» **WHAT TO DO**: Using the data below, return every line that holds the word "Live".

» **GIVEN RECORDS**:
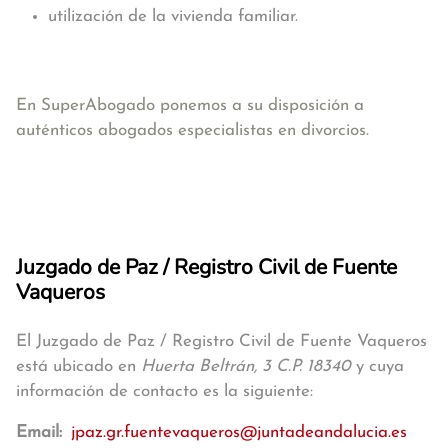
utilización de la vivienda familiar.
En SuperAbogado ponemos a su disposición a
auténticos abogados especialistas en divorcios.
Juzgado de Paz / Registro Civil de Fuente
Vaqueros
El Juzgado de Paz / Registro Civil de Fuente Vaqueros
está ubicado en
Huerta Beltrán, 3 C.P. 18340
y cuya
información de contacto es la siguiente:
Email:
jpaz.gr.fuentevaqueros@juntadeandalucia.es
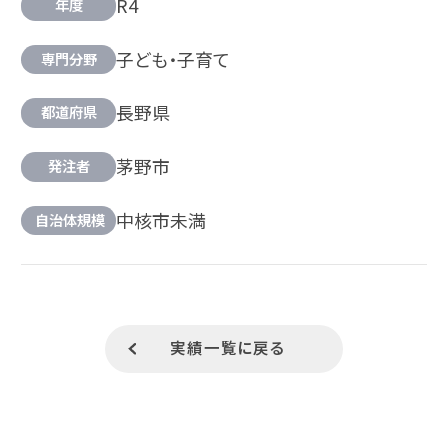
R4
年度
子ども・子育て
専門分野
長野県
都道府県
茅野市
発注者
中核市未満
自治体規模
実績一覧に戻る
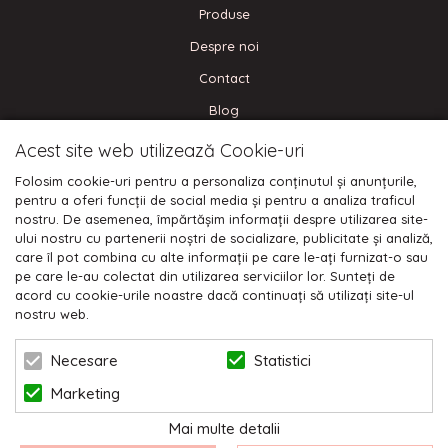
Produse
Despre noi
Contact
Blog
Acest site web utilizează Cookie-uri
CONECTEAZA-TE
Folosim cookie-uri pentru a personaliza conținutul și anunțurile,
pentru a oferi funcții de social media și pentru a analiza traficul
nostru. De asemenea, împărtășim informații despre utilizarea site-
ului nostru cu partenerii noștri de socializare, publicitate și analiză,
care îl pot combina cu alte informații pe care le-ați furnizat-o sau
Plata cu cardul:
pe care le-au colectat din utilizarea serviciilor lor. Sunteți de
acord cu cookie-urile noastre dacă continuați să utilizați site-ul
nostru web.
Statistici
Necesare
Marketing
© 2026 NIKODO | POWERED BY
BLUGENTO
Mai multe detalii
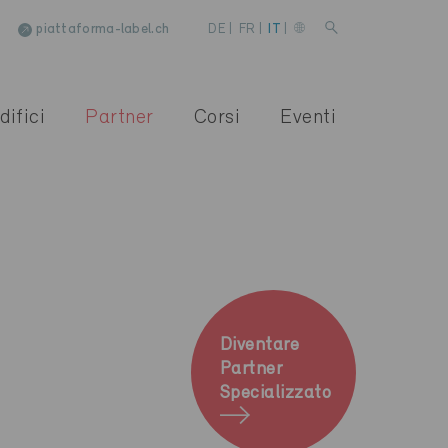
piattaforma-label.ch
DE
|
FR
|
IT
|
difici
Partner
Corsi
Eventi
Diventare
Partner
Specializzato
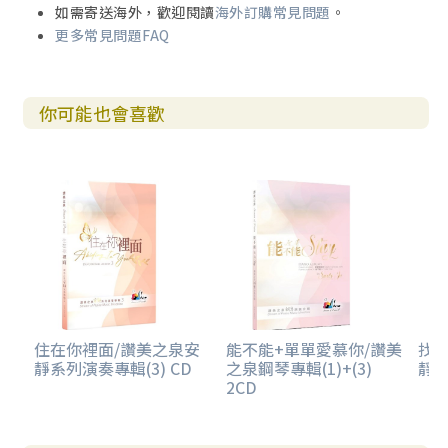
如需寄送海外，歡迎閱讀
海外訂購常見問題
。
更多常見問題FAQ
你可能也會喜歡
住在你裡面/讚美之泉安
能不能+單單愛慕你/讚美
找
靜系列演奏專輯(3) CD
之泉鋼琴專輯(1)+(3)
靜系
2CD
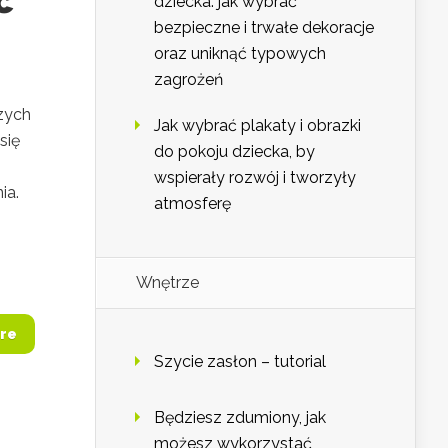
ć
dziecka: jak wybrać
bezpieczne i trwałe dekoracje
oraz uniknąć typowych
zagrożeń
szych
Jak wybrać plakaty i obrazki
się
do pokoju dziecka, by
wspierały rozwój i tworzyły
ia.
atmosferę
Wnętrze
re
Szycie zasłon – tutorial
Będziesz zdumiony, jak
możesz wykorzystać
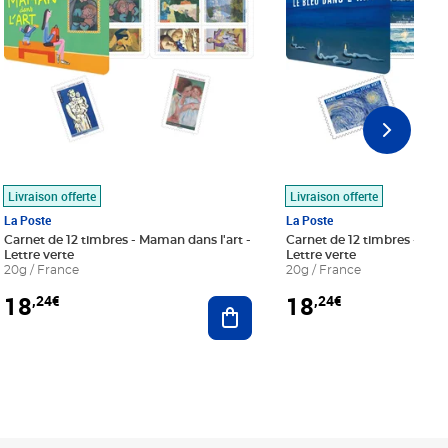
Livraison offerte
Livraison offerte
La Poste
La Poste
Carnet de 12 timbres - Maman dans l'art -
Carnet de 12 timbres - Le bl
Lettre verte
Lettre verte
20g / France
20g / France
18
18
,24€
,24€
r au panier
Ajouter au panier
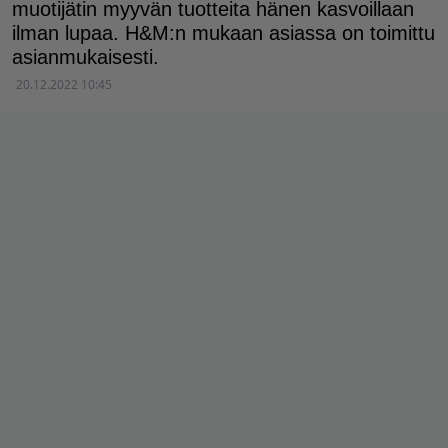
muotijätin myyvän tuotteita hänen kasvoillaan
ilman lupaa. H&M:n mukaan asiassa on toimittu
asianmukaisesti.
20.12.2022 10:45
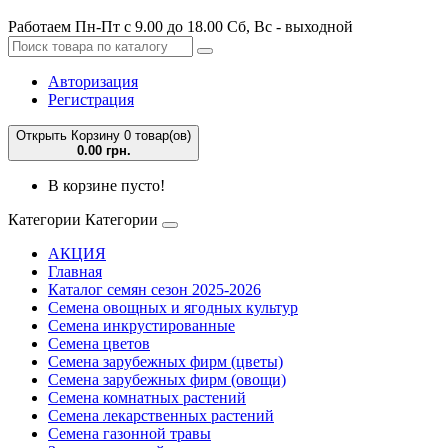
Работаем Пн-Пт с 9.00 до 18.00 Сб, Вс - выходной
Авторизация
Регистрация
Открыть Корзину
0 товар(ов)
0.00 грн.
В корзине пусто!
Категории
Категории
АКЦИЯ
Главная
Каталог семян сезон 2025-2026
Семена овощных и ягодных культур
Семена инкрустированные
Семена цветов
Семена зарубежных фирм (цветы)
Семена зарубежных фирм (овощи)
Семена комнатных растений
Семена лекарственных растений
Семена газонной травы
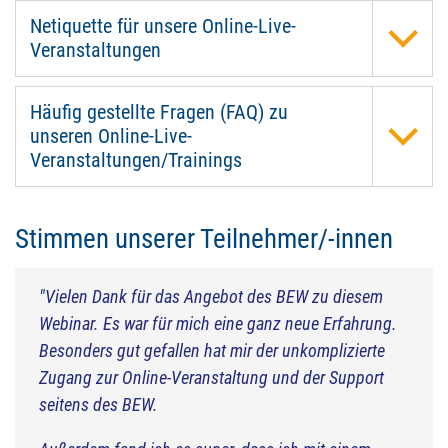
Netiquette für unsere Online-Live-
Veranstaltungen
Häufig gestellte Fragen (FAQ) zu
unseren Online-Live-
Veranstaltungen/Trainings
Stimmen unserer Teilnehmer/-innen
"Vielen Dank für das Angebot des BEW zu diesem
Webinar. Es war für mich eine ganz neue Erfahrung.
Besonders gut gefallen hat mir der unkomplizierte
Zugang zur Online-Veranstaltung und der Support
seitens des BEW.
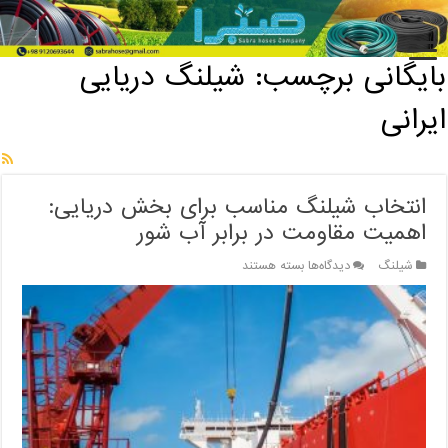
خانه
/
بایگانی برچسب: شیلنگ دریایی ایرانی
بایگانی برچسب:
شیلنگ دریایی
ایرانی
انتخاب شیلنگ مناسب برای بخش دریایی:
اهمیت مقاومت در برابر آب شور
برای
شیلنگ
دیدگاه‌ها
بسته هستند
انتخاب
شیلنگ
مناسب
برای
بخش
دریایی:
اهمیت
مقاومت
در
برابر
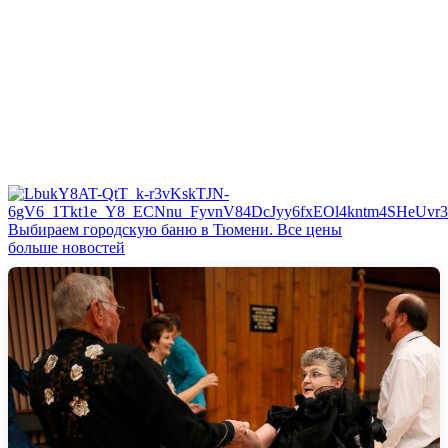
Выбираем городскую баню в Тюмени. Все цены
больше новостей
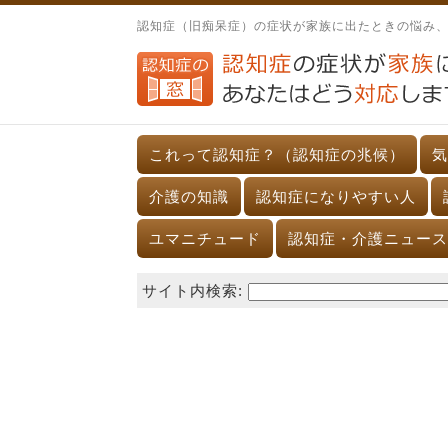
認知症（旧痴呆症）の症状が家族に出たときの悩み
これって認知症？（認知症の兆候）
気
介護の知識
認知症になりやすい人
ユマニチュード
認知症・介護ニュース
サイト内検索:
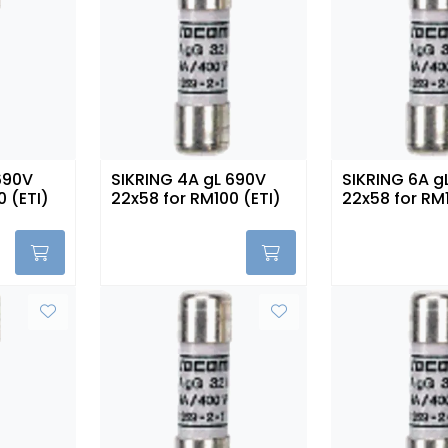
690V
SIKRING 4A gL 690V
SIKRING 6A g
0 (ETI)
22x58 for RM100 (ETI)
22x58 for RM1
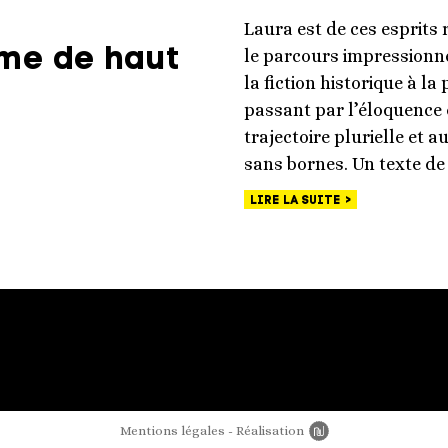
Laura est de ces esprits r
ume de haut
le parcours impressionne
la fiction historique à l
passant par l’éloquence e
trajectoire plurielle et 
sans bornes. Un texte de
LIRE LA SUITE
Mentions légales
Réalisation
Newords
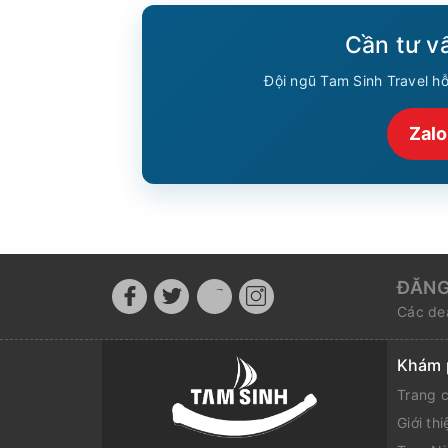
Cần tư vấ
Đội ngũ Tam Sinh Travel hỗ 
Zal
ĐĂNG
Các dea
Khám 
Trang 
Giới thi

» **SOLUTION TO THE EXERCISE**:
Netiquette für unsere Online-Live-
unseren Online-Live-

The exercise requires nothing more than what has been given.